Pendant que les spectateurs entrent par grappe, plusieurs policiers cherchent fébrilement la gérante du Bazaar. Lorsqu’ils la trouvent, ils tentent de lui faire annuler l’évènement. Arguant notamment qu’elle n’a pas demandé « une autorisation pour organiser une manifestation ». Celle-ci rétorque qu’il ne s’agit pas d’une « manifestation » et qu’elle n’a enfreint aucune loi en programmant un spectacle dans son établissement. Devant l’évidence et l’énervement qu’ils commencent à produire, les policiers rebroussent chemin. Non sans relever la carte d’identité de la propriétaire du Bazaar …

Raison populaire

21h30. Le night-club est quasiment plein. Les nombreux spectateurs restés sur le carreau ont été conviés à une seconde représentation. Se frayant un passage à travers la foule, majoritairement debout, Dieudonné entre enfin sur « scène ».

D’entrée de jeu, l’humoriste improvise autour des raisons hallucinantes qui lui font rencontrer son public dans… une boîte de nuit. Pendant cinq minutes, l’artiste censuré fera hurler de rire la salle en décrivant la manière dont le gérant d’Anderlecht s’est couché devant la pression politique.

Apparemment imperméable aux conditions liberticides comme aux divers cafouillages techniques, le comédien va prouver qu’il reste le meilleur des humoristes francophones actuels. Donné pour « mort » chaque année par les médias français, ce maître du rire alternera autodérision, improvisations chirurgicales, satires multidirectionnelles et dénonciations pertinentes durant près de trois heures. Une performance magistrale que peu de ses collègues pourraient égaler, nous confie Dieudonné Kabongo, comédien et humoriste belgo-congolais.

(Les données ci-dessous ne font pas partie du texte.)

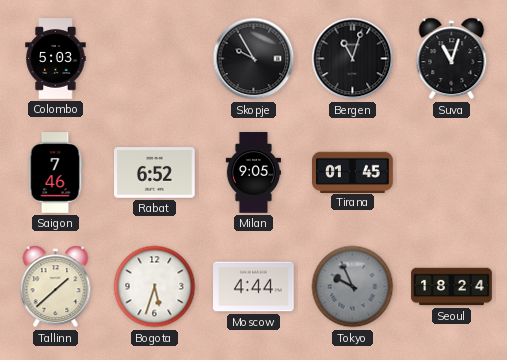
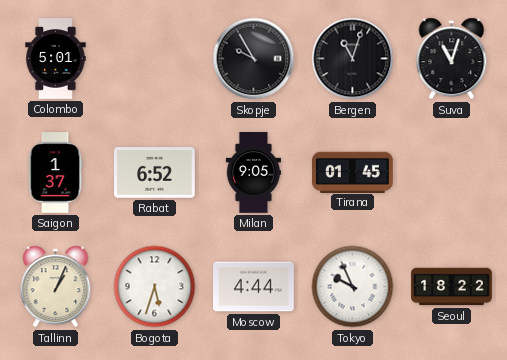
Colombo: 5:03 -> 5:01
Saigon: 7:46 -> 1:37
Tallinn: 1:38 -> 1:04
Tokyo dial: grey -> white
Seoul: 18:24 -> 18:22
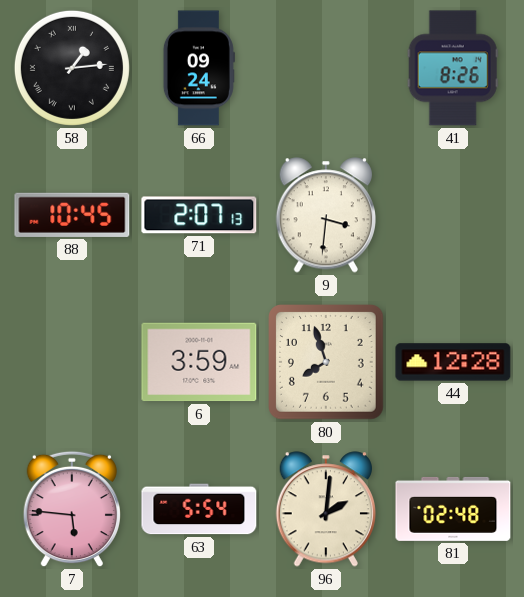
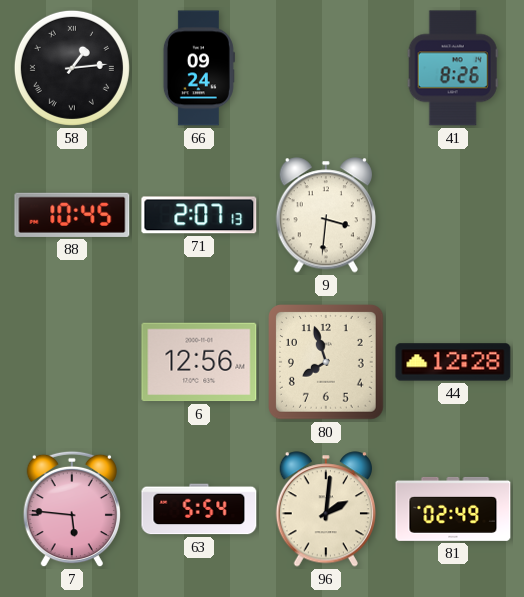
6: 3:59 -> 12:56
81: 02:48 -> 02:49
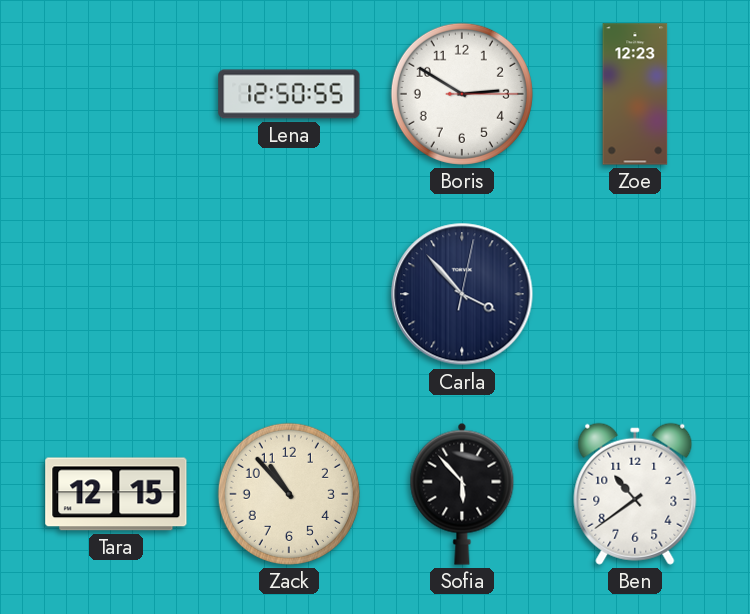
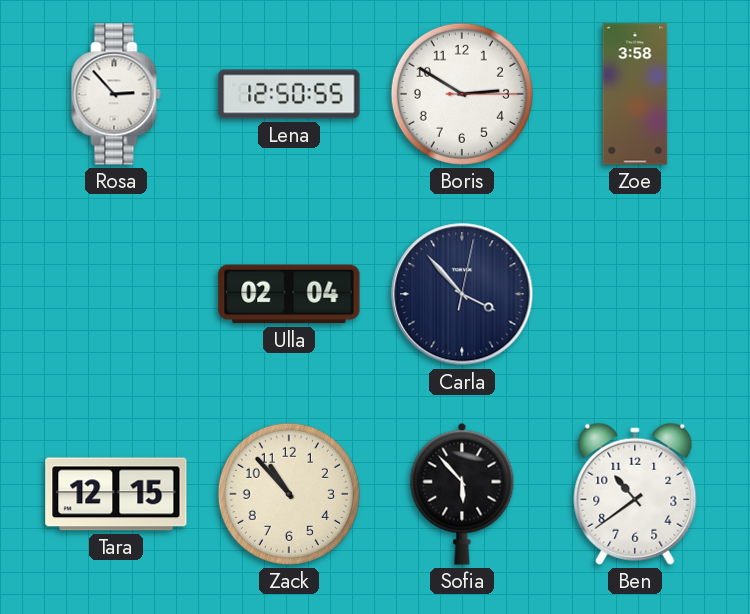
Rosa: none -> 2:53
Zoe: 12:23 -> 3:58
Ulla: none -> 02:04
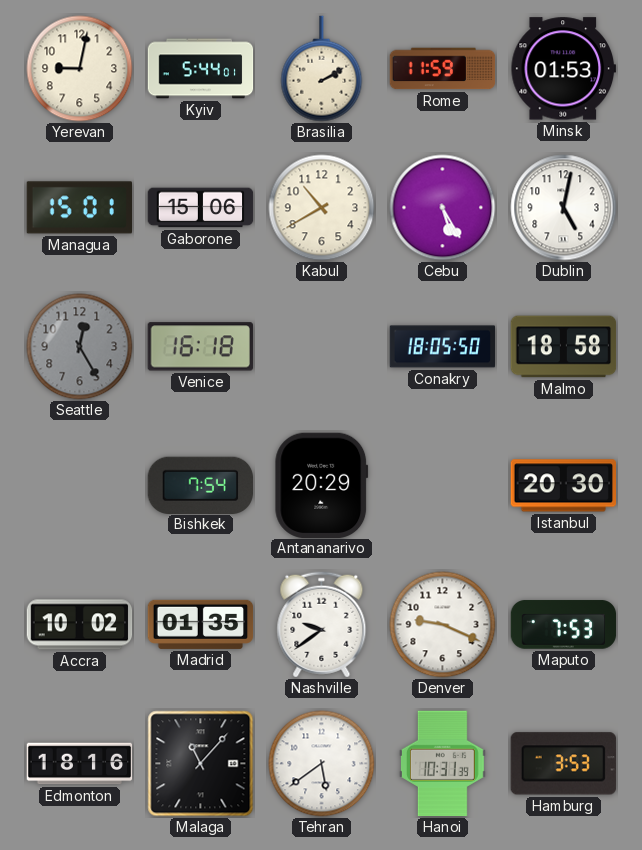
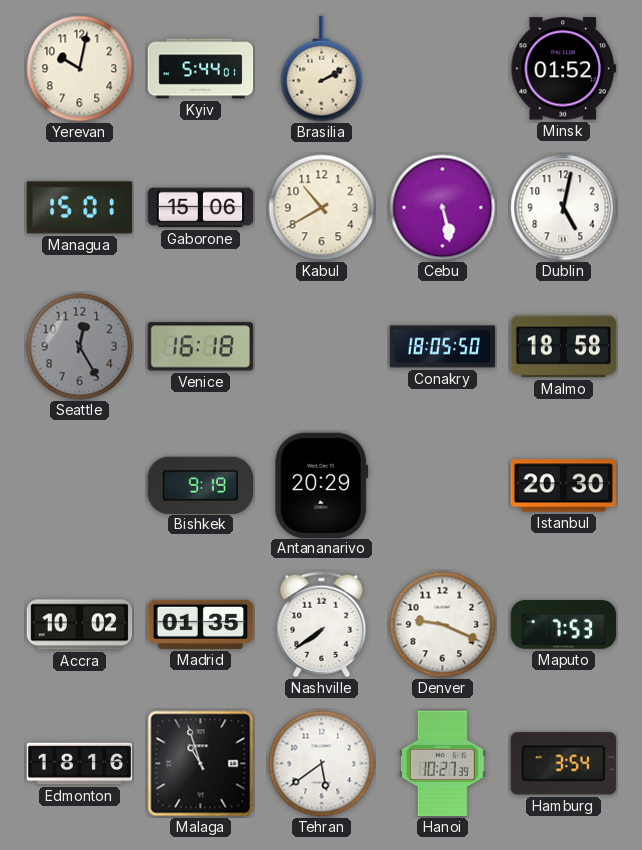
Yerevan: 9:02 -> 10:02
Rome: 11:59 -> none
Minsk: 01:53 -> 01:52
Cebu: 5:25 -> 5:28
Bishkek: 7:54 -> 9:19
Nashville: 9:39 -> 7:39
Malaga: 11:07 -> 10:57
Hanoi: 10:31 -> 10:27
Hamburg: 3:53 -> 3:54
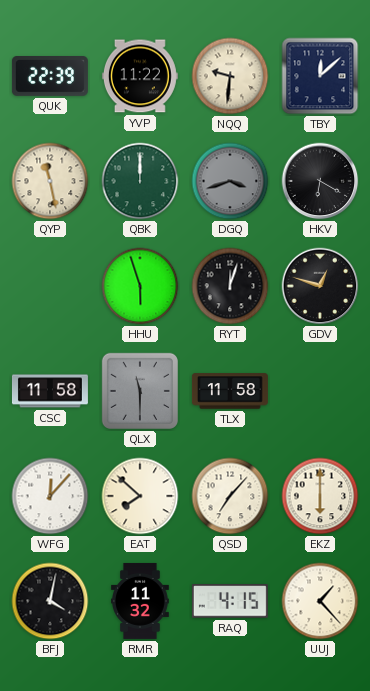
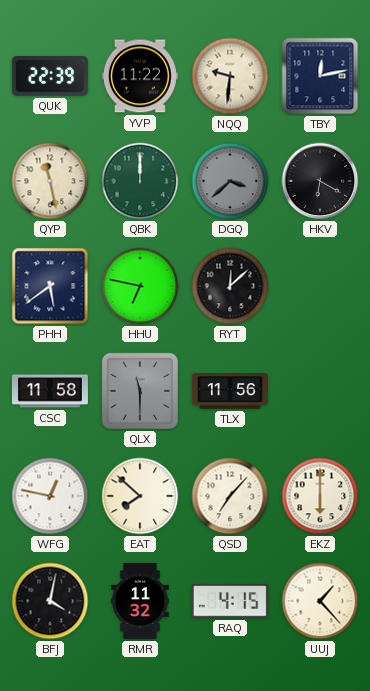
TBY: 12:08 -> 12:13
DGQ: 3:42 -> 3:38
PHH: none -> 5:39
HHU: 5:57 -> 6:47
RYT: 12:03 -> 12:08
GDV: 12:48 -> none
TLX: 11:58 -> 11:56
WFG: 12:07 -> 12:47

Dès que lui est parvenu la nouvelle, Kabongo s’est rendu au Bazaar. Si son célèbre homonyme lui a fait connaître moult confusions agaçantes, il ne l’avait jamais vu jouer « Sandrine ». A la sortie, Dieudonné Kabongo a ces mots : « Il possède une répartie énorme et une faculté d’adaptation au lieu comme au public proprement impressionnante. Pour jouer dans de telles conditions, il faut vraiment être costaud à l’intérieur. C’est une rare conjugaison d’intelligence, de comédie et d’humour. La plupart des humoristes français ont raison lorsqu’ils disent que c’est le meilleur ».
Vers une heure du matin, les deux collègues échangeront leurs vécus, entrecoupés de grands éclats de rire. Une belle rencontre que devrait immortaliser une prochaine édition du magazine culturel Kiosque …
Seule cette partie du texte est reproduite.